If you walk through Toulouse one of these days, there are a few things you will notice. The trees have finished blossoming and the fresh green of the spring leaves has turned just the slightest bit duller. People are outside, and they have a chance to show off their wardrobe untainted by warm layers of clothing. Flowery dresses, linen shirts, crop tops, and sandals with feet of varying degrees of pedicure in them. Unmistakably, it’s summer - and life starts to heat up.
This is the second to last of these blogposts I’ll do, and I’ve taken you along throughout my first two trimesters studying Economics & Ecology here in Toulouse. Right now, I’m waiting for the grades, I’ve started my research internship at TSE and I’m doing my best to enjoy the early, yet powerful summer. This point in time is a great opportunity to give you an idea of what is to come after we part ways.
My internship will run until mid-August and so far, I’m enjoying it a lot. My supervising professor endorses exploring new knowledge and skills to an extent that I’ve rarely seen before. In only three weeks, I’ve learned how to perform analysis with spatial data, how to make stylish and informative maps about whaling in the 19th century, and how to impute migration data (with varying degrees of success). I’ve read about machine learning methods, female empowerment in postcolonial Cameroon, and the carbon emissions generated by the fishing industry. And this is, mind you, in an internship that is technically in Economics. If I think about it, I can say I’m very lucky, and I’m excited for the summer and all there is to learn still.

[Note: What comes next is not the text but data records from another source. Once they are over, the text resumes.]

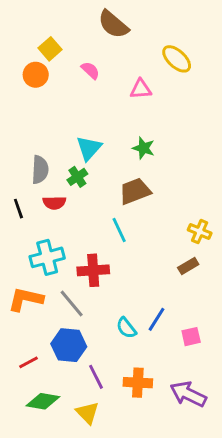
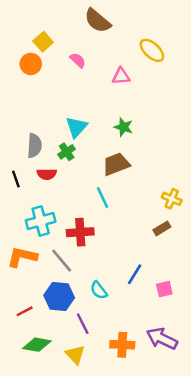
cyan semicircle: (126, 328) -> (99, 290), moved
orange cross: (138, 383) -> (122, 345), moved

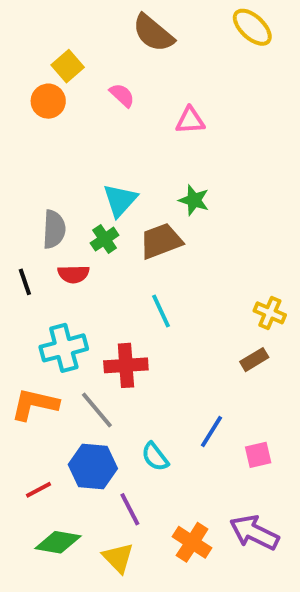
yellow ellipse: (152, 50) -> (252, 27), moved
brown trapezoid: (116, 164) -> (161, 241), moved
orange cross: (122, 345) -> (192, 542), turned 30

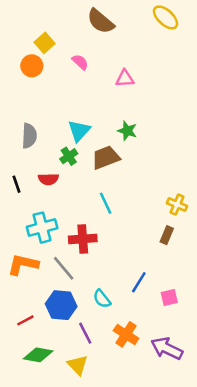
gray semicircle: (54, 229) -> (29, 136), moved
brown rectangle: (254, 360) -> (167, 235), turned -36
orange cross: (192, 542) -> (126, 334), moved

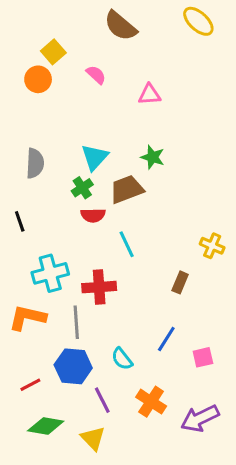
red semicircle: (48, 179) -> (93, 215), moved
brown rectangle: (167, 235) -> (180, 282), moved
gray line: (64, 268) -> (76, 322), turned 36
purple arrow: (167, 348) -> (200, 418), turned -52

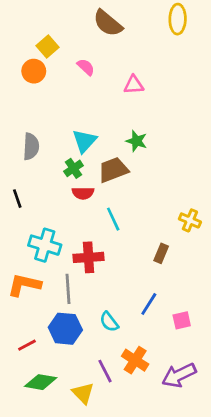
yellow ellipse: (198, 21) -> (178, 19), turned 48
cyan cross: (50, 273) -> (45, 245), turned 32
purple line: (102, 400) -> (105, 371), moved

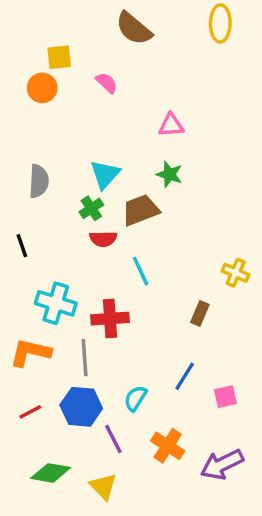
yellow square: (47, 46) -> (59, 57), turned 35
pink triangle: (134, 85) -> (171, 125), moved
cyan semicircle: (109, 322) -> (135, 398), turned 70
red line: (27, 345) -> (30, 412), moved
purple line: (105, 371) -> (113, 439), moved

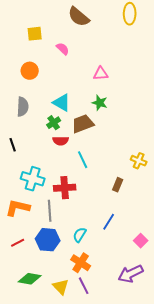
orange circle: (42, 88) -> (30, 71), moved
cyan triangle: (105, 174) -> (62, 103), turned -42
pink square: (225, 397) -> (141, 241), moved, turned -32
purple line: (113, 439) -> (84, 286), moved
orange cross: (168, 446) -> (81, 263), moved

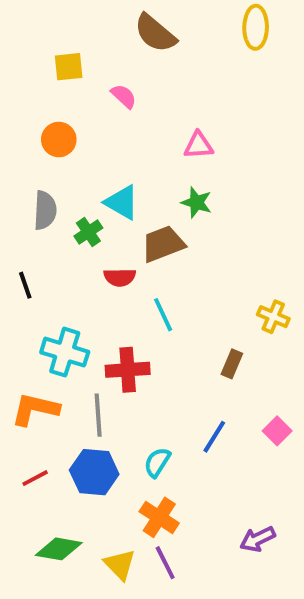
green cross: (54, 123) -> (88, 232), moved
pink square: (141, 241) -> (277, 431), moved
purple arrow: (131, 274) -> (258, 539), size x0.7

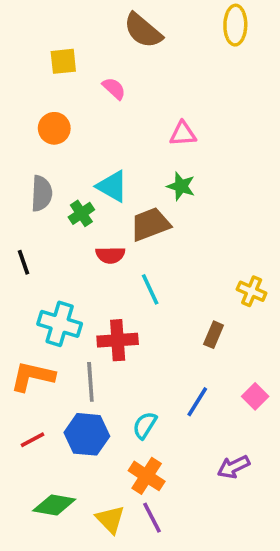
purple arrow: (258, 539) -> (233, 467), moved

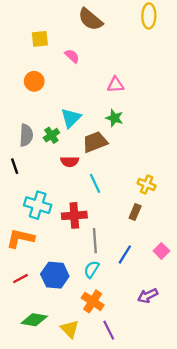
cyan triangle: (112, 186) -> (71, 118), turned 45
gray semicircle: (42, 193) -> (26, 135), moved
yellow cross: (252, 291) -> (147, 184), moved
gray line: (90, 382) -> (95, 241), moved
purple line: (152, 518) -> (109, 330), moved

The second year of the Master will start the second week of September. From then on until December, I will exclusively have classes in ecology, and I’m beyond excited for it. I’ve never had the opportunity to study natural science at a university level, and to be able to start at this level is just very good fortune. In the second semester, economics and ecology will unite and I’ll have classes on ecosystem conservation just as much as on structural models – I’m looking forward to that a lot.

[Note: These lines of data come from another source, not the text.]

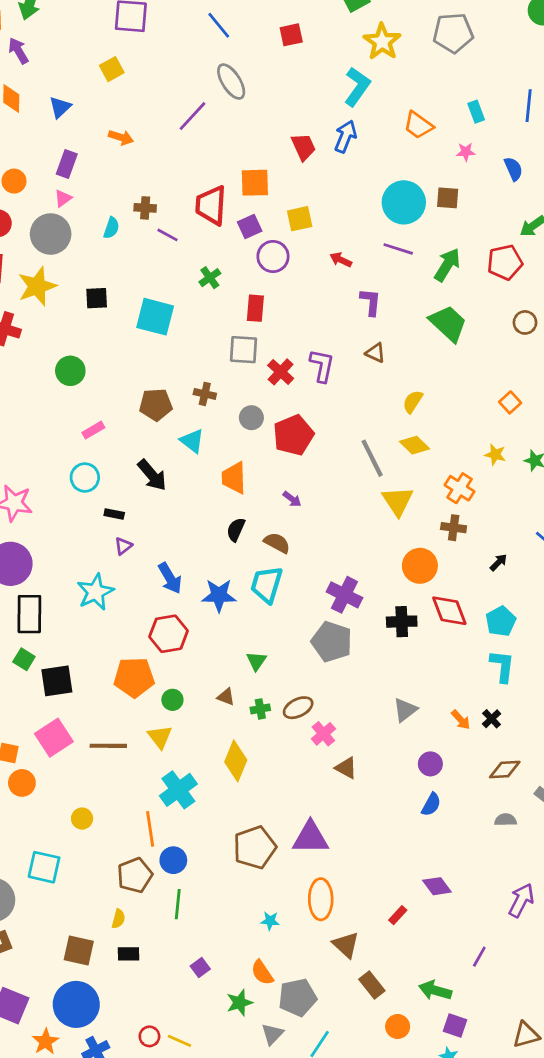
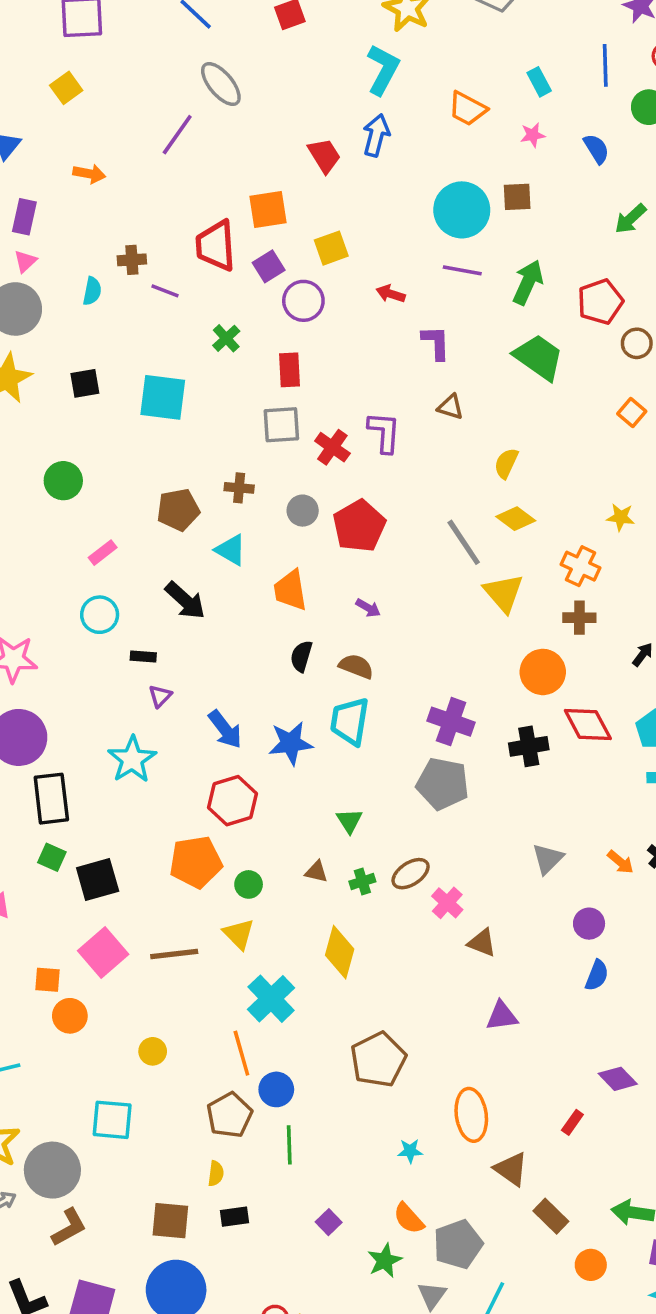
red pentagon: (505, 262) -> (600, 302), moved
orange square: (510, 402) -> (632, 413), moved
purple triangle: (310, 838) -> (502, 1016), moved, size x0.7

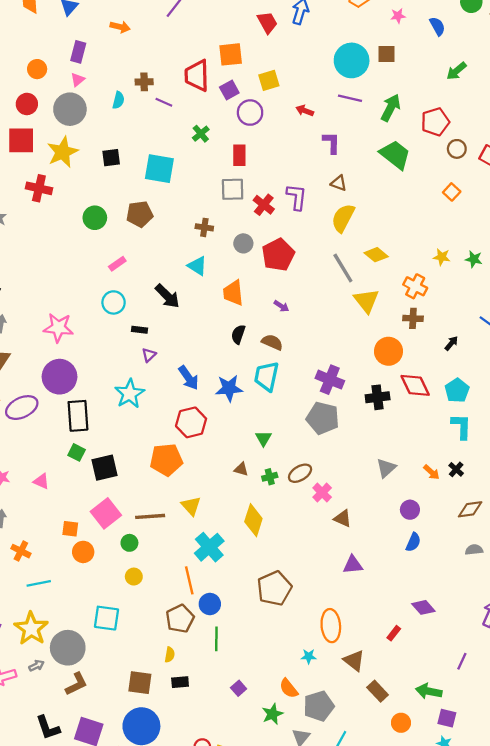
yellow semicircle: (506, 463) -> (343, 218), moved, size x1.5
brown pentagon: (178, 510) -> (140, 214), moved
green circle: (249, 884) -> (129, 543), moved
cyan star: (410, 1151) -> (309, 656), moved

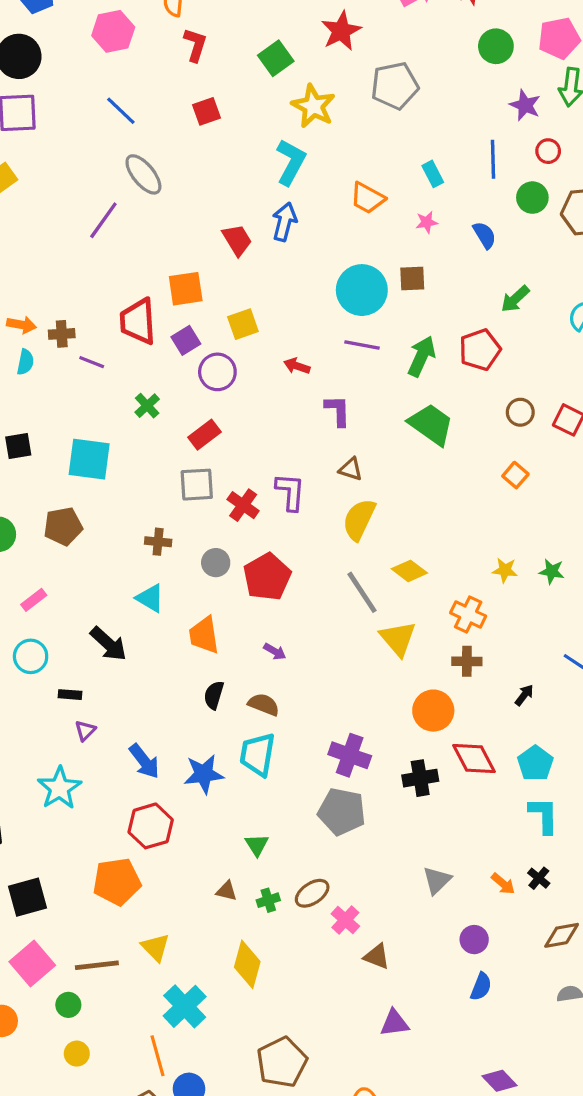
orange arrow: (120, 27) -> (21, 325), moved
red pentagon: (435, 122) -> (480, 350), moved
red rectangle: (239, 155) -> (205, 435), turned 55

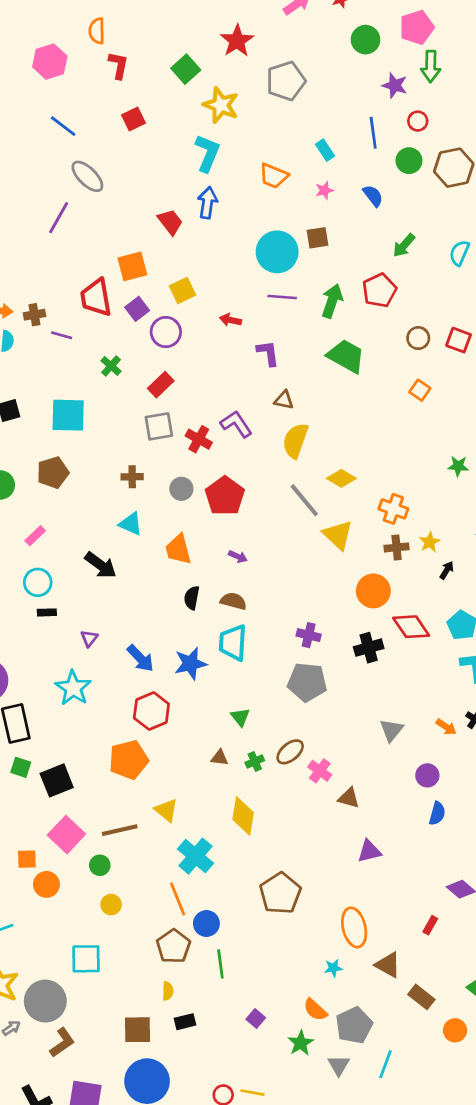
purple L-shape: (290, 492) -> (236, 424), turned -32
yellow star: (505, 570) -> (430, 542), moved, turned -30
black rectangle: (70, 695) -> (47, 612), moved
purple cross: (350, 755) -> (309, 635), size x0.7

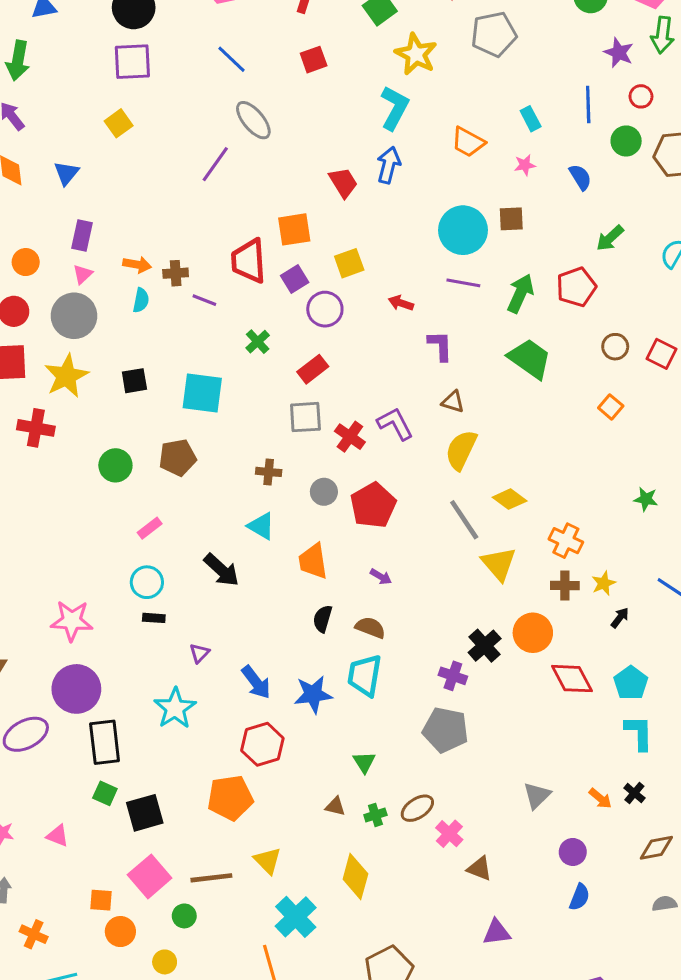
black cross: (369, 648) -> (485, 646), moved, turned -32
yellow circle: (111, 905) -> (165, 962), moved

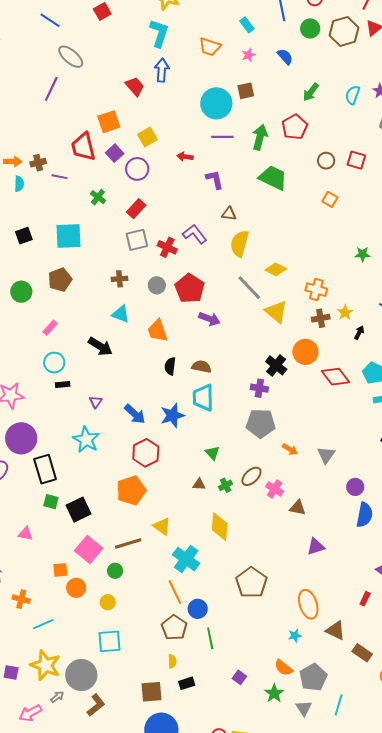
purple arrow: (381, 577) -> (209, 319), moved, size x1.5
orange arrow: (600, 798) -> (290, 449), moved
blue semicircle: (579, 897) -> (365, 515), size x1.4

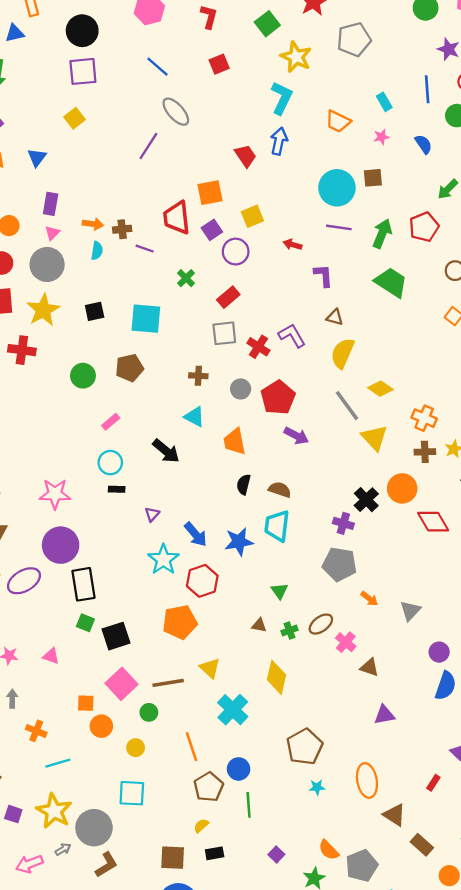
cyan star: (86, 440) -> (163, 559), moved
orange line: (175, 592) -> (191, 747), moved
cyan star: (295, 636) -> (317, 787), moved
yellow semicircle: (172, 661) -> (201, 826), turned -136

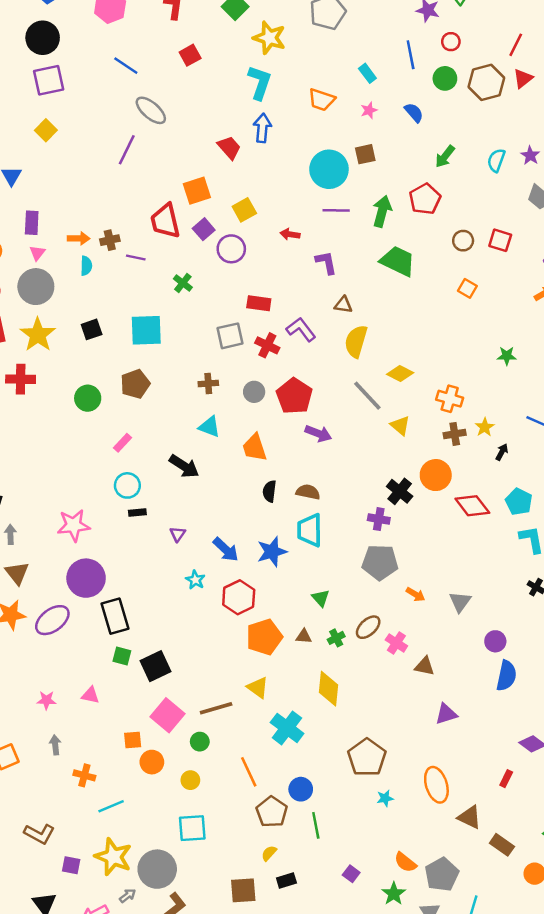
red rectangle: (228, 297) -> (259, 303), moved, turned 55
yellow triangle: (374, 438) -> (400, 426), size x0.7
cyan star: (163, 559) -> (195, 580), size x0.6
orange pentagon: (180, 622) -> (264, 637), moved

The new semester will most likely also bring a kind of university life that I haven’t experienced before – a more engaged one. My programme is quite small and I might run for student representative, which is something I’ve never done before. My friends at the university newspaper have approached me to write a sort of environmental column for them. I plan on being active in a newly founded student association about ecological change at TSE; and I might also join the university choir – I’ve really missed singing since high school.
This all sounds like a lot – but to be honest, I’m yearning for it. The first year of the master’s degree was such an intense phase, and not much time was left for doing anything but seeing friends, cooking and sports. Now, in the internship, I have almost too much time. I read an astonishing amount of books for my standards, I do sports, I write, and I still spend too much time on my phone. Having that university structure back and loading myself up with other enjoyable and fulfilling responsibilities sounds like a dream, honestly.
I’m currently reading Matt Haig’s “The Midnight Library”, and it has reminded me that, while regrets are a part of life, we always have an opportunity to bounce back and become happy again. This sounds cheesy, and it is – but after all, I’m in France, it’s summer, and that cheese is gonna melt away, so I’mma better eat it all up.
Excuse me for being goofy, I’m in a good mood. I really do recommend you read that book and do something that makes you regret less – summer is the season for it, so go out and get it.